The lunchtime panel discussion at Genesis Digital 2020 will discuss the question ‘Has Covid-19 make it easier or harder to create a biotech company?' In advance of this, science writer Dr Clare Sansom caught up with one of the panellists, Dr Anne Lane. Dr Lane is CEO of UCL’s commercialisation company, UCLB.
Q. How has COVID-19 changed the way that UCLB operates? What has been hardest, and has anything been easier?
A. Surprisingly little has actually changed. Our work is progressing quite smoothly even though we are all working from home. We all miss informal interactions with our academics outside planned meetings; there is no equally productive virtual equivalent of serendipitous encounters in corridors. But there are positive points too. It is easier to reach many people, particularly those in senior posts now that they are travelling so much less.
Q. Have you and your portfolio of companies had any significant pandemic-related successes (e.g. in designing breathing devices, testing, in vaccine design collaborations)?
A. I can think of two important examples here. A group of virologists led by a former UCL professor, Ken Powell, a serial entrepreneur with two earlier antiviral drug discovery companies, Arrow Therapeutics Ltd and ReViral Ltd, under his belt, have set up Collaborative Community Against Coronavirus (3C) as a not-for-profit community interest company to design small-molecule drugs for COVID-19 and other emerging viral threats. And a team based at UCL’s Institute of Healthcare Engineering has developed a CPAP breathing aid known as UCL-Ventura that can help keep COVID patients out of intensive care. This device was developed in less than 100 days, it is widely used in the NHS and it has been licensed free of charge to almost 2,000 institutions globally.
Q. Have you seen changes in how UCL academics are preferring to work with UCLB?
A. Since the first lockdown, we have dealt with a large number of material transfer agreements. These are contracts that govern the sharing of (typically small-scale) research tools between institutions. This seems to imply that our scientists are using the hiatus in which they have little or no access to their labs to plan future research projects, which is a hopeful sign.
Q. How does 2020 compare with previous years in the numbers and types of new spinout companies coming through the system? What has and hasn’t worked for them, and are there any advantages in being spun out during a pandemic?
A. We have spun out seven companies in 2019-20, which compares with 11 the year before and seven the year before that. These numbers always fluctuate, so the pattern seems to be comparable with previous years.

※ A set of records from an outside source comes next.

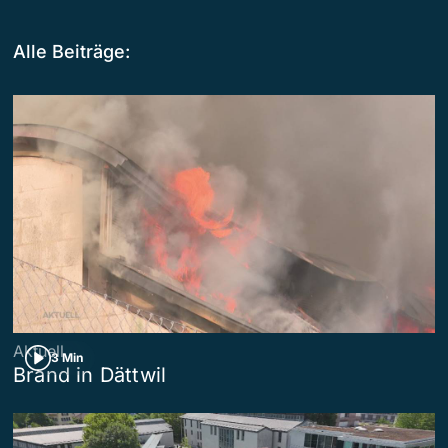
Alle Beiträge:
Aktuell
3 Min
Brand in Dättwil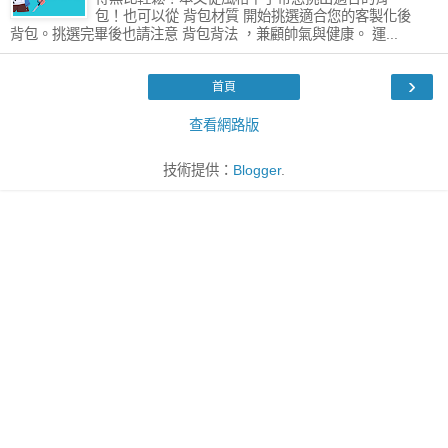
包！也可以從 背包材質 開始挑選適合您的客製化後
背包。挑選完畢後也請注意 背包背法 ，兼顧帥氣與健康。 運...
›
首頁
查看網路版
技術提供：
Blogger
.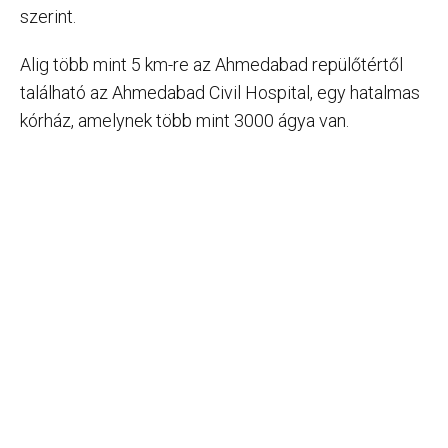
szerint.
Alig több mint 5 km-re az Ahmedabad repülőtértől
található az Ahmedabad Civil Hospital, egy hatalmas
kórház, amelynek több mint 3000 ágya van.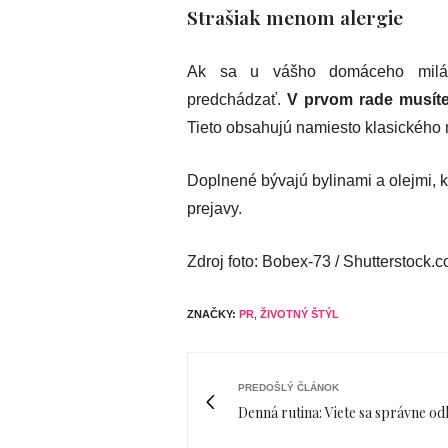
Strašiak menom alergie
Ak sa u vášho domáceho miláči
predchádzať.
V prvom rade musíte 
Tieto obsahujú namiesto klasického 
Doplnené bývajú bylinami a olejmi, k
prejavy.
Zdroj foto: Bobex-73 / Shutterstock.
ZNAČKY:
PR
,
ŽIVOTNÝ ŠTÝL
PREDOŠLÝ ČLÁNOK
Denná rutina: Viete sa správne odl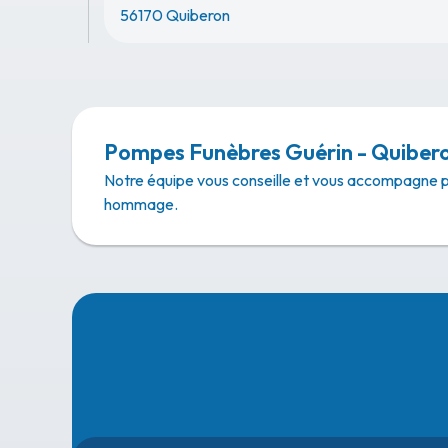
56170 Quiberon
Pompes Funèbres Guérin - Quiber
Notre équipe vous conseille et vous accompagne 
hommage.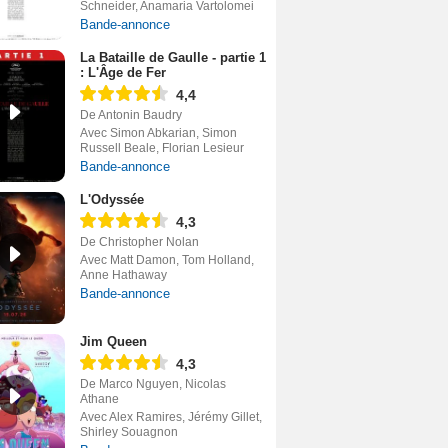
Schneider, Anamaria Vartolomei
Bande-annonce
La Bataille de Gaulle - partie 1
: L'Âge de Fer
4,4
De Antonin Baudry
Avec Simon Abkarian, Simon
Russell Beale, Florian Lesieur
Bande-annonce
L'Odyssée
4,3
De Christopher Nolan
Avec Matt Damon, Tom Holland,
Anne Hathaway
Bande-annonce
Jim Queen
4,3
De Marco Nguyen, Nicolas
Athane
Avec Alex Ramires, Jérémy Gillet,
Shirley Souagnon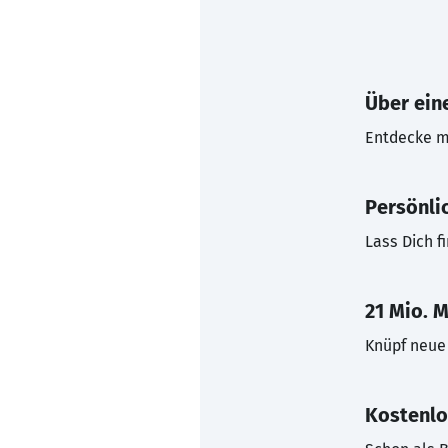
Über eine
Entdecke mi
Persönli
Lass Dich f
21 Mio. M
Knüpf neue 
Kostenlo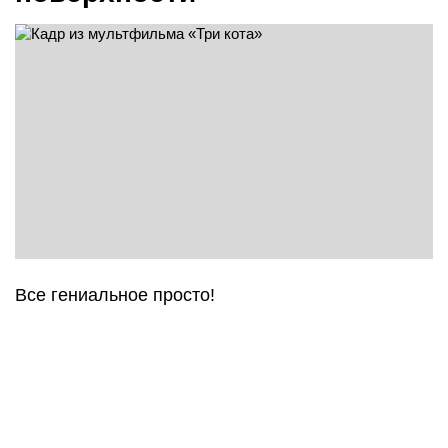
Все гениальное просто!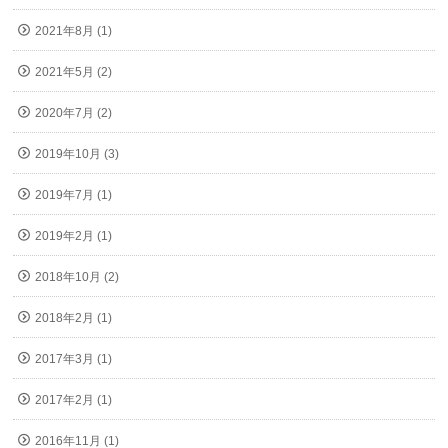
2021年8月 (1)
2021年5月 (2)
2020年7月 (2)
2019年10月 (3)
2019年7月 (1)
2019年2月 (1)
2018年10月 (2)
2018年2月 (1)
2017年3月 (1)
2017年2月 (1)
2016年11月 (1)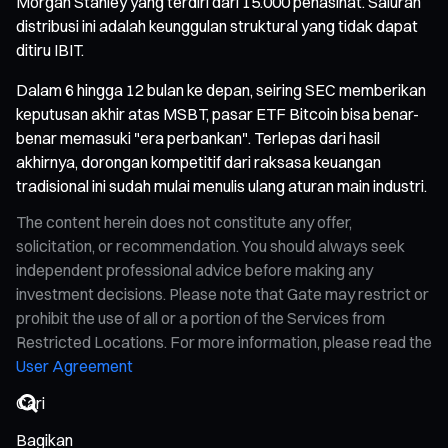
Morgan Stanley yang terdiri dari 15.000 penasihat. Saluran
distribusi ini adalah keunggulan struktural yang tidak dapat
ditiru IBIT.
Dalam 6 hingga 12 bulan ke depan, seiring SEC memberikan
keputusan akhir atas MSBT, pasar ETF Bitcoin bisa benar-
benar memasuki "era perbankan". Terlepas dari hasil
akhirnya, dorongan kompetitif dari raksasa keuangan
tradisional ini sudah mulai menulis ulang aturan main industri.
The content herein does not constitute any offer,
solicitation, or recommendation. You should always seek
independent professional advice before making any
investment decisions. Please note that Gate may restrict or
prohibit the use of all or a portion of the Services from
Restricted Locations. For more information, please read the
User Agreement
Bagikan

However, realistically, a decline in research output is unlikely to be reflected in business activity for a few years, so if there is a drop-off we won’t see it in the figures for perhaps three years.
Q. What role are collaborations between universities playing in promoting innovation during the pandemic?
A. UCL is part of TenU, a partnership between 10 leading research-intensive universities and their technology transfer offices (six in the UK, three in the US and one in Leuven, Belgium). Knowledge exchange with these partners is proving very helpful. In the UK, PRAXISAuril, the professional association for knowledge exchange, shared best-practice with smaller institutions that have been working locally (for example to manufacture PPE), helping them license products made on a not-for-profit basis and ensure they comply with all relevant safety regulations. UCLB has also made our e-lucid platform available for COVID-related IP from other institutions.
Q. What lessons are you hoping to take forward into the post-pandemic tech transfer landscape – both generically, and ‘for the next one’?
A. Our academics and partners have worked very quickly and flexibly throughout this crisis to solve problems. We can’t expect that to continue in exactly the same way – for example, Mercedes were able to work on UCL-Ventura with us only because Formula 1 racing had completely stopped – but we hope they will work faster and more flexibly than before. But as for ‘the next one’: that depends on what you mean. There is more appreciation of the dangers that we face from emerging infectious diseases, which is leading to more investment in that area from private as well as public and charitable funders, and this can only be a good thing. In my view, I think we will now see a similarly massive effort to tackle climate change. Many people have been appreciating the global benefits of less pollution and less travel, and if we can remember this once we are all vaccinated, we may finally be able to get to grips with this even more insurmountable problem.